#### Work task:
With the first line as the start and the line containing "Opbevaring er en" as the end, write out every line of the records exactly.

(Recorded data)
──────────────────────────────
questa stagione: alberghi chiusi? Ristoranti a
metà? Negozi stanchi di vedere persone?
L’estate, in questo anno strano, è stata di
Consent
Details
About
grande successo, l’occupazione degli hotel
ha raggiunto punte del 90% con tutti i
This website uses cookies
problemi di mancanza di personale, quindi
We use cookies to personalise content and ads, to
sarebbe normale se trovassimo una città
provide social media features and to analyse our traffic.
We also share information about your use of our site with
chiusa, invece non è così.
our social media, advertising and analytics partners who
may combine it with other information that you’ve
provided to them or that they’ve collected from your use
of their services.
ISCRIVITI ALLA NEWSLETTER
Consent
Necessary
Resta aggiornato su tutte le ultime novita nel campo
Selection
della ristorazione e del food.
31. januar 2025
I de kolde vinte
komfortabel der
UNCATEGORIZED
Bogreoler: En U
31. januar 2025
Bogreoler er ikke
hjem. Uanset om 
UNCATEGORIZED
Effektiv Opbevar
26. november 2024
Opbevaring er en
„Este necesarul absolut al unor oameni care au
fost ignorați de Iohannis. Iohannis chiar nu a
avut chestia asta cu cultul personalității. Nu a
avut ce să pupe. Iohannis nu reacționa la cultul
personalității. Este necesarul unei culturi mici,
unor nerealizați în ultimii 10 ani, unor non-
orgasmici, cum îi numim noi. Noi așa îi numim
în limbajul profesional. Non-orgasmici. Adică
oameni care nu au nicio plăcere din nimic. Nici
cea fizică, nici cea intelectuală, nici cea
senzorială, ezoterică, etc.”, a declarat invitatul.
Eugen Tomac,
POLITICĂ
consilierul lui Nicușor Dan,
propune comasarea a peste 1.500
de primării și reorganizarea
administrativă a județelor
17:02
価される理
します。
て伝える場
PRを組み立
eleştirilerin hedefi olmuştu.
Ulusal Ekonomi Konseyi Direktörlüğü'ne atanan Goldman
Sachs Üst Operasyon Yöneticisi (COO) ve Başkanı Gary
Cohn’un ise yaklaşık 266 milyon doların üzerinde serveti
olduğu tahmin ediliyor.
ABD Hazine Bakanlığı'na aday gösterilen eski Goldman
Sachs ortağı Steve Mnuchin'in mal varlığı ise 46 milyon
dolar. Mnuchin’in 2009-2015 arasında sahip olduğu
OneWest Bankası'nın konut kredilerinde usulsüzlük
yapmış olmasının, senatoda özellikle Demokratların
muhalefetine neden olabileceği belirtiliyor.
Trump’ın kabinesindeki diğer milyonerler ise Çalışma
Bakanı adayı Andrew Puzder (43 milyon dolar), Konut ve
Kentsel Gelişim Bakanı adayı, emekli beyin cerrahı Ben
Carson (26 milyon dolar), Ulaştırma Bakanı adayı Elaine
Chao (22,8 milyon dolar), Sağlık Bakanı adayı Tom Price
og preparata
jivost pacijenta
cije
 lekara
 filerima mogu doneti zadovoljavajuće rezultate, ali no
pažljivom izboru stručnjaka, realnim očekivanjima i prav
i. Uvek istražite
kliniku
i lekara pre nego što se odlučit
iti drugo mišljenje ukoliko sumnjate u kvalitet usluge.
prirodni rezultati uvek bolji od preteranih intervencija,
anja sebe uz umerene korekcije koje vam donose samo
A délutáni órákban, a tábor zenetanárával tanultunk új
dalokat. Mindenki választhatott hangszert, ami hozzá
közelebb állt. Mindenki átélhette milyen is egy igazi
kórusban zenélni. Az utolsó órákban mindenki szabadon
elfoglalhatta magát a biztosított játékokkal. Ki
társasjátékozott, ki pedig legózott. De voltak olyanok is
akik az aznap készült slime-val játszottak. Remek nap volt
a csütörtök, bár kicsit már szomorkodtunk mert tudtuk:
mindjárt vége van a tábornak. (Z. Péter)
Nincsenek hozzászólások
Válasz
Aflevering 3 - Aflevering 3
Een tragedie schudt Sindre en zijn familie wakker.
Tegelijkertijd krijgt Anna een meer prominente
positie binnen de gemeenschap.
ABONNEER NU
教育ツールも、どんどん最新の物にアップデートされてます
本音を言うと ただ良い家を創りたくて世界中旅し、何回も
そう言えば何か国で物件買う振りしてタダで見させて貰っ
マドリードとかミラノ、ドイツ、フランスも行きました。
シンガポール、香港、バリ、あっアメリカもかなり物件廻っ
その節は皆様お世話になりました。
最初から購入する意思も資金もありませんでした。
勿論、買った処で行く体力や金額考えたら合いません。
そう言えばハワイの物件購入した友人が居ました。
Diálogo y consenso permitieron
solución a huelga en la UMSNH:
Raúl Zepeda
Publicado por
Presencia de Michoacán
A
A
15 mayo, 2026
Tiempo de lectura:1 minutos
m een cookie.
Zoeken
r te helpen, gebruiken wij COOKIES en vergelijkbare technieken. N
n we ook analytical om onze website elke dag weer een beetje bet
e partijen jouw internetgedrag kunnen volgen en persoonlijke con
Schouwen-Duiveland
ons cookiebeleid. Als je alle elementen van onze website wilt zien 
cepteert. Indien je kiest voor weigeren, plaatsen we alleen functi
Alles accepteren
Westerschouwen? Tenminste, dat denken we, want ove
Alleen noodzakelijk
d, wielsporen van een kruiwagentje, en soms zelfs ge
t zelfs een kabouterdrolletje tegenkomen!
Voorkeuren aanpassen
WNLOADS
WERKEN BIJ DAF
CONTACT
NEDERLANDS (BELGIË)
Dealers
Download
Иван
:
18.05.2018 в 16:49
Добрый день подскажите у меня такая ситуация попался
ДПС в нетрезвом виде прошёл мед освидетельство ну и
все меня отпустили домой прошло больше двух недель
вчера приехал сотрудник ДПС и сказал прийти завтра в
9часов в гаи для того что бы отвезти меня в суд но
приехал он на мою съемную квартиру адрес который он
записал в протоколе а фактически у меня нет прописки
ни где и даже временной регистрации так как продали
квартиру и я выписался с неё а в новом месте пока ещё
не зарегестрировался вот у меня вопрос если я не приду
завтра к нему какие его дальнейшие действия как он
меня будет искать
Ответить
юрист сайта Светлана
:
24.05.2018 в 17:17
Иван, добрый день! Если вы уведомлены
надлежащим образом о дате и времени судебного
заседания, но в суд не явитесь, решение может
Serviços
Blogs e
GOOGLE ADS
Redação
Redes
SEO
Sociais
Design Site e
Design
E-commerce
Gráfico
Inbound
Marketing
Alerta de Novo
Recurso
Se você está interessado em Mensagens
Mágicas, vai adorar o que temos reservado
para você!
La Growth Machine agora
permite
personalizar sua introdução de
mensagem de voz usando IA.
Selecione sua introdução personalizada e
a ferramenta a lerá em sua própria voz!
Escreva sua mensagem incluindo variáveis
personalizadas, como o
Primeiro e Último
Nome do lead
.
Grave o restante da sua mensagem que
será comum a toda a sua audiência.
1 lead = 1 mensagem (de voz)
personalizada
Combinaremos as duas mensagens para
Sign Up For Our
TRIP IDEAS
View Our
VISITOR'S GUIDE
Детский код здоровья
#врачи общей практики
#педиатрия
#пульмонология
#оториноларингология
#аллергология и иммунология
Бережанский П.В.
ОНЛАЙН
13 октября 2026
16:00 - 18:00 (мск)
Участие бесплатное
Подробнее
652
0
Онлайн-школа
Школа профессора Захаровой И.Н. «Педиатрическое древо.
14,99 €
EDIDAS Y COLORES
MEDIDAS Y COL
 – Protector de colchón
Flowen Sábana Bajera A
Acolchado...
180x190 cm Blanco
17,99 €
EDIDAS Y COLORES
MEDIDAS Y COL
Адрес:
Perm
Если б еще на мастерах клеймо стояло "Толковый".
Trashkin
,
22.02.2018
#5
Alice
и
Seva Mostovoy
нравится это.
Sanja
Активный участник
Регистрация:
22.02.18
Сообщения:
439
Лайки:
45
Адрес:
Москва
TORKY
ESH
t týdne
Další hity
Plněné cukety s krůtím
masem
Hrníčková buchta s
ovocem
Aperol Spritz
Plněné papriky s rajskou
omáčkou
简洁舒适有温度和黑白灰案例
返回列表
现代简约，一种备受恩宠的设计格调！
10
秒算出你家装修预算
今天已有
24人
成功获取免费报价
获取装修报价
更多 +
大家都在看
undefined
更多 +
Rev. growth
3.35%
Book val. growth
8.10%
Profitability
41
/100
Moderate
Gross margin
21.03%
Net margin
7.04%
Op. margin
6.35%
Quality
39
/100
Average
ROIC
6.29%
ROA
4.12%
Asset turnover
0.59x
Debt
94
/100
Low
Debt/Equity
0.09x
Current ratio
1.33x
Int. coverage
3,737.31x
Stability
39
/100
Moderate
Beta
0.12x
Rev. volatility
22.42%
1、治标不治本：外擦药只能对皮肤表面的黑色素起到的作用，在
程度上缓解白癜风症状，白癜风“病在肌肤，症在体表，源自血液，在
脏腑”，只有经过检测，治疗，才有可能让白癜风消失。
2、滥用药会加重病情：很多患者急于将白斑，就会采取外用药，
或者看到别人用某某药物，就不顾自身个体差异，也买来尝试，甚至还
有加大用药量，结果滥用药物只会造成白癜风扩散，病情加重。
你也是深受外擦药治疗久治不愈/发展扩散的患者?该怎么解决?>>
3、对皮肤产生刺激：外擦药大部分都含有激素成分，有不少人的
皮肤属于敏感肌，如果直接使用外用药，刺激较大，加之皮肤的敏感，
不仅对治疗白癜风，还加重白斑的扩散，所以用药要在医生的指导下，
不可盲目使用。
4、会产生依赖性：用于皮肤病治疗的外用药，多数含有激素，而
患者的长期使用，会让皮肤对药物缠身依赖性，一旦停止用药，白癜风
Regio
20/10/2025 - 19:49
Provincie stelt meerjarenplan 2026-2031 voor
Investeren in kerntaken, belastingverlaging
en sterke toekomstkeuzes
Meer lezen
──────────────────────────────
#### Response to this task:
questa stagione: alberghi chiusi? Ristoranti a
metà? Negozi stanchi di vedere persone?
L’estate, in questo anno strano, è stata di
Consent
Details
About
grande successo, l’occupazione degli hotel
ha raggiunto punte del 90% con tutti i
This website uses cookies
problemi di mancanza di personale, quindi
We use cookies to personalise content and ads, to
sarebbe normale se trovassimo una città
provide social media features and to analyse our traffic.
We also share information about your use of our site with
chiusa, invece non è così.
our social media, advertising and analytics partners who
may combine it with other information that you’ve
provided to them or that they’ve collected from your use
of their services.
ISCRIVITI ALLA NEWSLETTER
Consent
Necessary
Resta aggiornato su tutte le ultime novita nel campo
Selection
della ristorazione e del food.
31. januar 2025
I de kolde vinte
komfortabel der
UNCATEGORIZED
Bogreoler: En U
31. januar 2025
Bogreoler er ikke
hjem. Uanset om 
UNCATEGORIZED
Effektiv Opbevar
26. november 2024
Opbevaring er en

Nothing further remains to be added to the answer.